▸ PROBLEM DETAILS
For the data below, work out how many lines include the string "books" and report only the number.

= = = = =

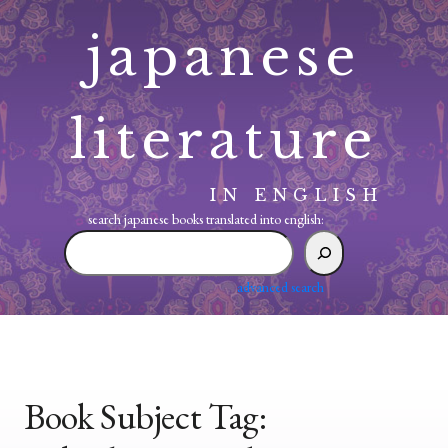
Skip
japanese
to
content
literature
IN ENGLISH
search japanese books translated into english:
search
japanese
books
advanced search
translated
into
english:
Book Subject Tag:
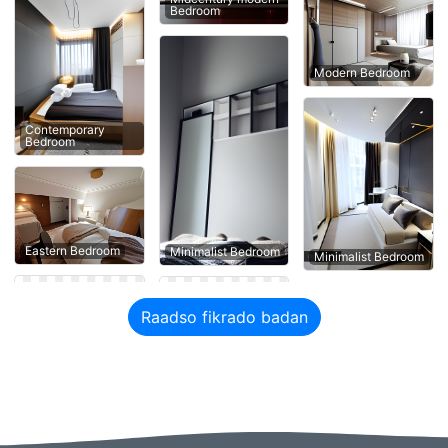
Bedroom
Modern Bedroom
Contemporary
Bedroom
Eastern Bedroom
Minimalist Bedroom
Minimalist Bedroom
Raadso fikrado badan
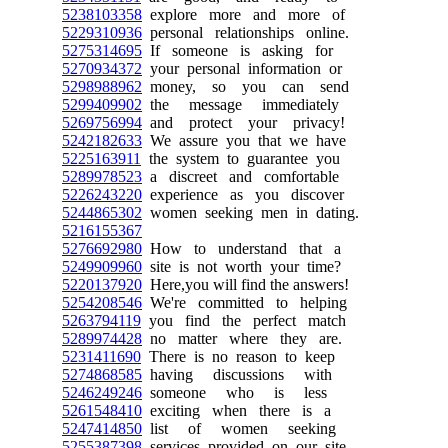
5238103358
explore more and more of
5229310936
personal relationships online.
5275314695
If someone is asking for
5270934372
your personal information or
5298988962
money, so you can send
5299409902
the message immediately
5269756994
and protect your privacy!
5242182633
We assure you that we have
5225163911
the system to guarantee you
5289978523
a discreet and comfortable
5226243220
experience as you discover
5244865302
women seeking men in dating.
5216155367
5276692980
How to understand that a
5249909960
site is not worth your time?
5220137920
Here,you will find the answers!
5254208546
We're committed to helping
5263794119
you find the perfect match
5289974428
no matter where they are.
5231411690
There is no reason to keep
5274868585
having discussions with
5246249246
someone who is less
5261548410
exciting when there is a
5247414850
list of women seeking
5255387398
services provided on our site.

= = = = =

▸ TASK RESULT
2